(Extracted page text data)

Segment Open

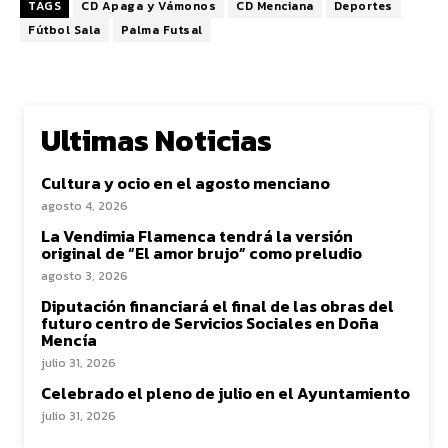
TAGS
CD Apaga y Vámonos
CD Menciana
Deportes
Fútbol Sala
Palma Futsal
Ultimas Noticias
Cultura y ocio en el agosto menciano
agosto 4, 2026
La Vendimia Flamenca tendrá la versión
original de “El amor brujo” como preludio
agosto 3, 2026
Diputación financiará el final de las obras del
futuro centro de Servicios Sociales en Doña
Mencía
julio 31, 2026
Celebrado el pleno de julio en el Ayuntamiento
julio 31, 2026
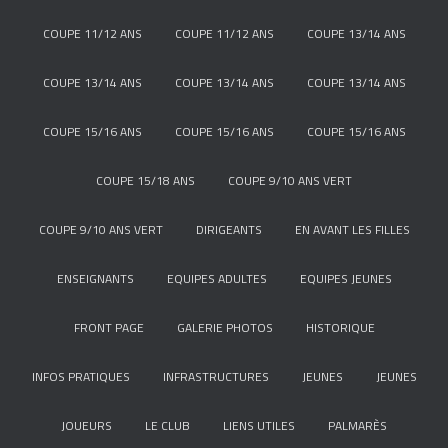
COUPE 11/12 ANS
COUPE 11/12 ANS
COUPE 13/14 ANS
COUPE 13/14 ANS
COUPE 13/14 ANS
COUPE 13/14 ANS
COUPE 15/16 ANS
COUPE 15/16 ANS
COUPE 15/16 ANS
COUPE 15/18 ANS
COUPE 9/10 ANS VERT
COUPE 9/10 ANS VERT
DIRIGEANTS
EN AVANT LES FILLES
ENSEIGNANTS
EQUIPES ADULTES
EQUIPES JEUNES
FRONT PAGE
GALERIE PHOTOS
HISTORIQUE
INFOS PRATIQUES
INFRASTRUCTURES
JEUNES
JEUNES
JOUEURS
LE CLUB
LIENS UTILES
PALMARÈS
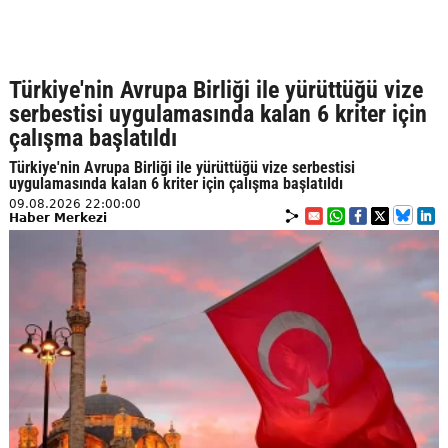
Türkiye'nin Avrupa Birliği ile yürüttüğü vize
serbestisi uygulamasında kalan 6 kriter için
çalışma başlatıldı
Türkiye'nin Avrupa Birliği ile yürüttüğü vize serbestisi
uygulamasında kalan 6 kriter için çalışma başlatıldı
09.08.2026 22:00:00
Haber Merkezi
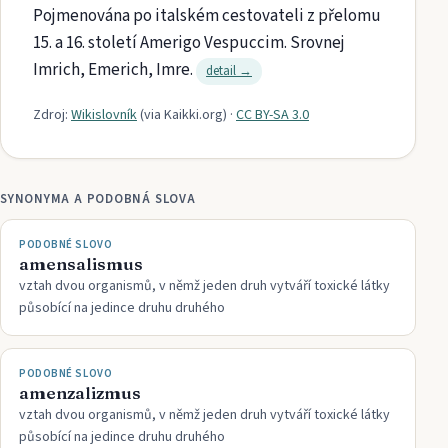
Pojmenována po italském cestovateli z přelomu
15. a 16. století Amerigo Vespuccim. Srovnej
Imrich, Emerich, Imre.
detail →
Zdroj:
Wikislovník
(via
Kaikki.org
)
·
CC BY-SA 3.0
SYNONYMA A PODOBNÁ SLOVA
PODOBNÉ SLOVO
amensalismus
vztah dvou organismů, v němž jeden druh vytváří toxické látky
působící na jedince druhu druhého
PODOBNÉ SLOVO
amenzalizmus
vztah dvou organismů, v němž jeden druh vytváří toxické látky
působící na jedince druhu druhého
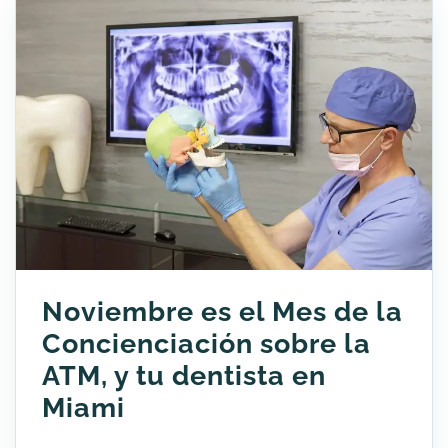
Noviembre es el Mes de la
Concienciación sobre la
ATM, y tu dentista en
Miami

Segment Closed

:: WHAT TO PRODUCE ::
Going through the records above line by line, transcribe each one exactly and skip any pictures.

:: SOLUTION TO THE EXERCISE ::
TAGS
CD Apaga y Vámonos
CD Menciana
Deportes
Fútbol Sala
Palma Futsal
Ultimas Noticias
Cultura y ocio en el agosto menciano
agosto 4, 2026
La Vendimia Flamenca tendrá la versión
original de “El amor brujo” como preludio
agosto 3, 2026
Diputación financiará el final de las obras del
futuro centro de Servicios Sociales en Doña
Mencía
julio 31, 2026
Celebrado el pleno de julio en el Ayuntamiento
julio 31, 2026
COUPE 11/12 ANS
COUPE 11/12 ANS
COUPE 13/14 ANS
COUPE 13/14 ANS
COUPE 13/14 ANS
COUPE 13/14 ANS
COUPE 15/16 ANS
COUPE 15/16 ANS
COUPE 15/16 ANS
COUPE 15/18 ANS
COUPE 9/10 ANS VERT
COUPE 9/10 ANS VERT
DIRIGEANTS
EN AVANT LES FILLES
ENSEIGNANTS
EQUIPES ADULTES
EQUIPES JEUNES
FRONT PAGE
GALERIE PHOTOS
HISTORIQUE
INFOS PRATIQUES
INFRASTRUCTURES
JEUNES
JEUNES
JOUEURS
LE CLUB
LIENS UTILES
PALMARÈS
Türkiye'nin Avrupa Birliği ile yürüttüğü vize
serbestisi uygulamasında kalan 6 kriter için
çalışma başlatıldı
Türkiye'nin Avrupa Birliği ile yürüttüğü vize serbestisi
uygulamasında kalan 6 kriter için çalışma başlatıldı
09.08.2026 22:00:00
Haber Merkezi
Pojmenována po italském cestovateli z přelomu
15. a 16. století Amerigo Vespuccim. Srovnej
Imrich, Emerich, Imre.
detail →
Zdroj:
Wikislovník
(via
Kaikki.org
)
·
CC BY-SA 3.0
SYNONYMA A PODOBNÁ SLOVA
PODOBNÉ SLOVO
amensalismus
vztah dvou organismů, v němž jeden druh vytváří toxické látky
působící na jedince druhu druhého
PODOBNÉ SLOVO
amenzalizmus
vztah dvou organismů, v němž jeden druh vytváří toxické látky
působící na jedince druhu druhého
Noviembre es el Mes de la
Concienciación sobre la
ATM, y tu dentista en
Miami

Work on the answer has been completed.